Thanks a lot for posting this!

wupeifan avatar Dec 21 '21 22:12 wupeifan

Do we have code that checks the compile times of models? How long has Zygote compilation been taking this long?

ParadaCarleton avatar Dec 25 '21 21:12 ParadaCarleton

How long has Zygote compilation been taking this long?

Since Julia 1.6 afaik.

wupeifan avatar Dec 25 '21 22:12 wupeifan

How long has Zygote compilation been taking this long?

Since Julia 1.6 afaik.

As in, the 1.6 update caused it? Is the compilation faster on 1.5?

ParadaCarleton avatar Dec 26 '21 17:12 ParadaCarleton

@torfjelde probably can get the right answer, if it matters. There are a lot of packages and versions interacting so not sure it necessarily matches a particular Julia version. It might take just as long to find the exact combination of Julia, zygote, chainrules, Turing, dynamicppl, etc versions that caused it as it would to actually solve the problem.

jlperla avatar Dec 26 '21 17:12 jlperla

As in, the 1.6 update caused it? Is the compilation faster on 1.5?

I don't think so. It's only my experience instead of any benchmarking/profiling (which we need!) I don't have a good answer to this question.

wupeifan avatar Dec 26 '21 18:12 wupeifan

Sorry to bump so soon @torfjelde but we have any sense of a timeline on this? Are we thinking a week, a month, etc.? We would help out but I fear this is a little too tightly connected to the PPL macros for us to contribute to.

jlperla avatar Jan 07 '22 19:01 jlperla

I'm sorry, I can't put a timeline on this right now.

And I worry and suspect it's not particularly related to Turing, unfortunately :confused: There was one change we made in Turing that I worried could have caused it, but when I tried with an older version the performance was still horrible.

The best way to identify what's wrong is to just run the test above for different versions of Turing and Zygote.

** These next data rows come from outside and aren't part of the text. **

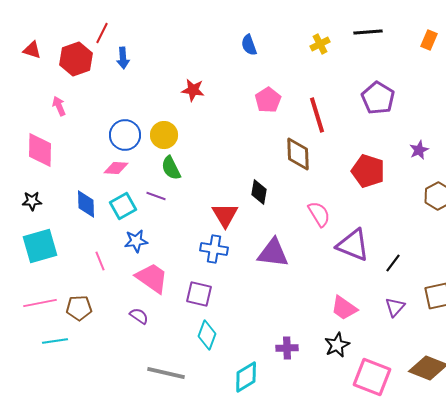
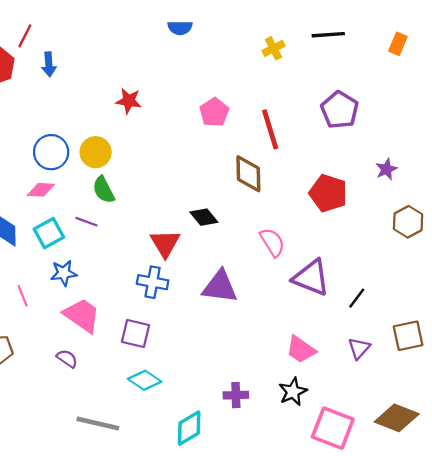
blue semicircle: (249, 45) -> (180, 28), moved, turned -70
black diamond: (259, 192) -> (204, 217), turned -50
cyan diamond: (207, 335) -> (145, 380), turned -76

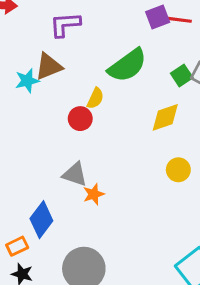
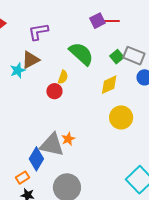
green semicircle: (127, 65) -> (81, 54), turned -96
yellow circle: (178, 170) -> (121, 117), size x1.5
gray triangle: (75, 174) -> (52, 145), moved, size x1.5

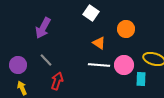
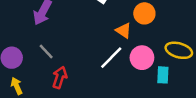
orange triangle: (99, 43) -> (124, 31), moved
white line: (99, 65) -> (111, 58), turned -50

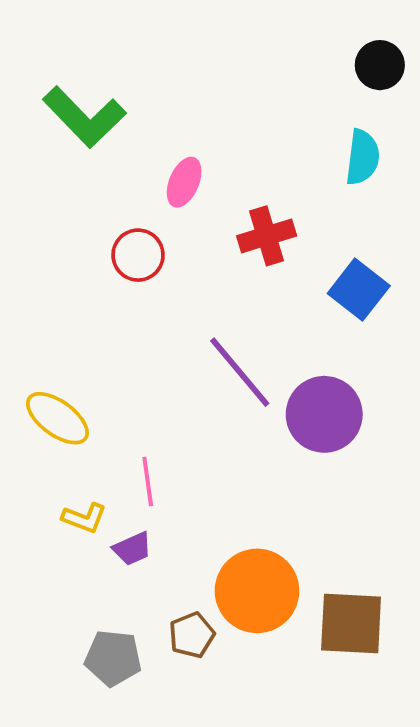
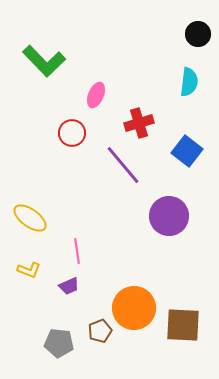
purple line: (240, 372) -> (123, 165), moved
yellow L-shape: (84, 518) -> (29, 270), moved

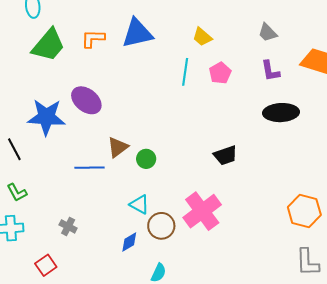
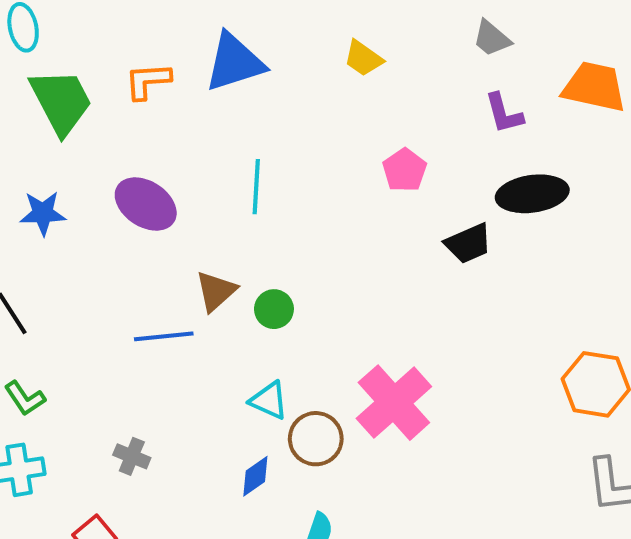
green trapezoid: (48, 45) -> (61, 102), turned -63
cyan line: (185, 72) -> (256, 187), moved
pink pentagon: (220, 73) -> (405, 170), moved
blue star: (46, 117) -> (43, 213), moved, size x0.6
black trapezoid: (225, 155) -> (468, 243), moved

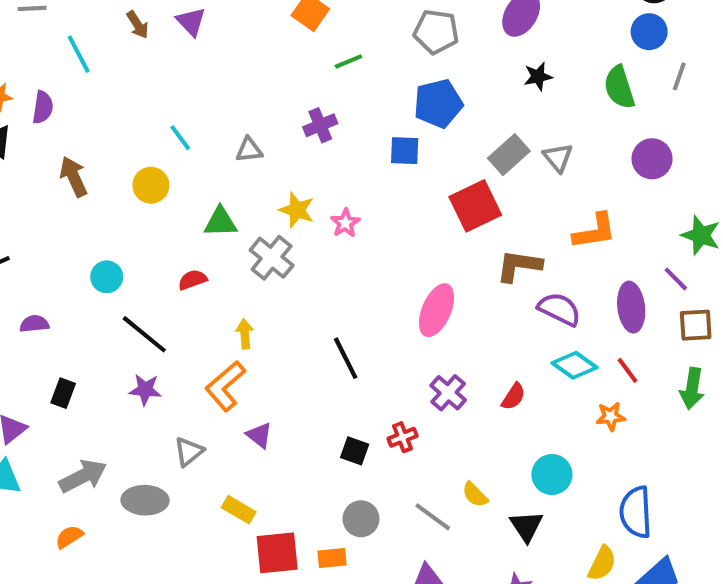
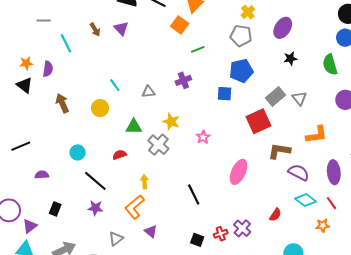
pink star: (345, 223) -> (203, 137), moved
purple cross: (448, 393) -> (242, 228), moved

torfjelde avatar Jan 07 '22 23:01 torfjelde

As of right now I have the following results:

Julia Args Turing Zygote 1 5 10 15 20
1.6.1 0.19 0.6 16.387332656 89.504752487 101.654405869 320.501781565 N/A
1.6.1 0.18 0.6 15.740250148 72.75134579 92.373805461 310.690419646 N/A
1.6.1 0.16 0.6 14.098175146 77.075566728 86.093118485 310.681374129 N/A
1.6.1 0.15 0.6 13.674902932 75.142343745 83.177268954 309.479831351 N/A
1.6.1 0.19.3 0.6.32 16.519126809 76.212964076 102.056456525 331.835923261 N/A
1.6.1 0.19.3 0.6.30 16.416369038 73.552713013 98.009949908 325.177503251 N/A
1.6.1 0.19.3 0.6.28 15.907693813 73.859609986 99.65385215 320.406822231 N/A
1.6.1 0.19.3 0.6.25 16.155023105 78.113216025 91.386990818 323.182170592 N/A
1.6.1 0.19.3 0.6.20 16.18978755 76.922928732 92.863883057 329.472662078 N/A
1.6.1 0.19.3 0.6.17 16.674484174 45.536406584 91.975029367 324.107966298 N/A
1.6.1 0.19.3 0.6.15 16.647893857 77.246173583 92.547574565 325.843565657 N/A
1.6.5 0.19.3 0.6.32 16.507995835 75.232973774 102.738249637 320.804476864 N/A
1.6.5 0.19.3 0.6.30 16.442945162 75.552669923 100.079247493 315.767280417 N/A
1.6.5 0.19.3 0.6.28 15.696215339 41.383477294 93.911315279 329.02145826 N/A
1.6.5 -O1 0.19.3 0.6.27 9.442187946 13.78550593 27.309818329 61.662899872
1.6.5 -O1 0.19.3 0.6.26 9.525658865 15.737620623 37.788878332 154.77089758 N/A
1.6.5 0.19.3 0.6.25 16.103407208 78.827783495 92.628645679 323.749846052 N/A
1.6.5 0.19.3 0.6.20 16.081257806 45.193458428 91.298156568 324.887103193 N/A
1.6.5 0.19.3 0.6.17 16.661767166 117.089430786 91.768988429 322.823669619 N/A
1.6.5 0.19.3 0.6.15 16.698116787 99.878925099 91.444128363 322.810816215 N/A
1.6.5 -O1 0.19.3 0.6.33 9.949009976 14.697673851 29.464735085 66.522595927 132.225028216
1.6.5 -O1 0.19.3 0.6.33 9.952505584 14.642345133 29.487756023 66.405126925 132.858871417
1.6.5 -O1 0.19.3 0.6.32 10.213924716 14.90292511 29.43141585 65.774123029 132.584280038
1.6.5 -O1 0.19.3 0.6.30 9.952360792 14.604632874 29.263546539 65.256550668 131.766387963
1.6.5 -O1 0.19.3 0.6.28 9.61100625 14.16199726 28.106580684 61.752193716 128.178242579
1.6.5 0.19.3 #master 16.492658709 76.261172697 99.347007007 318.410333441
1.6.5 0.19.3 mcabbot:opt_level 14.510376473 15.581238372 30.034043196 67.305733329
1.8.2 0.21.13 0.6.49 (#66cc60) 16.799219872 48.980447826 182.013203064 1359.453378186 N/A
1.8.2 0.21.13 0.6.49 (#ee8945) 32.313442694 104.451519939 284.157696506 N/A N/A

Columns with numeric values represents the number of ~ statements.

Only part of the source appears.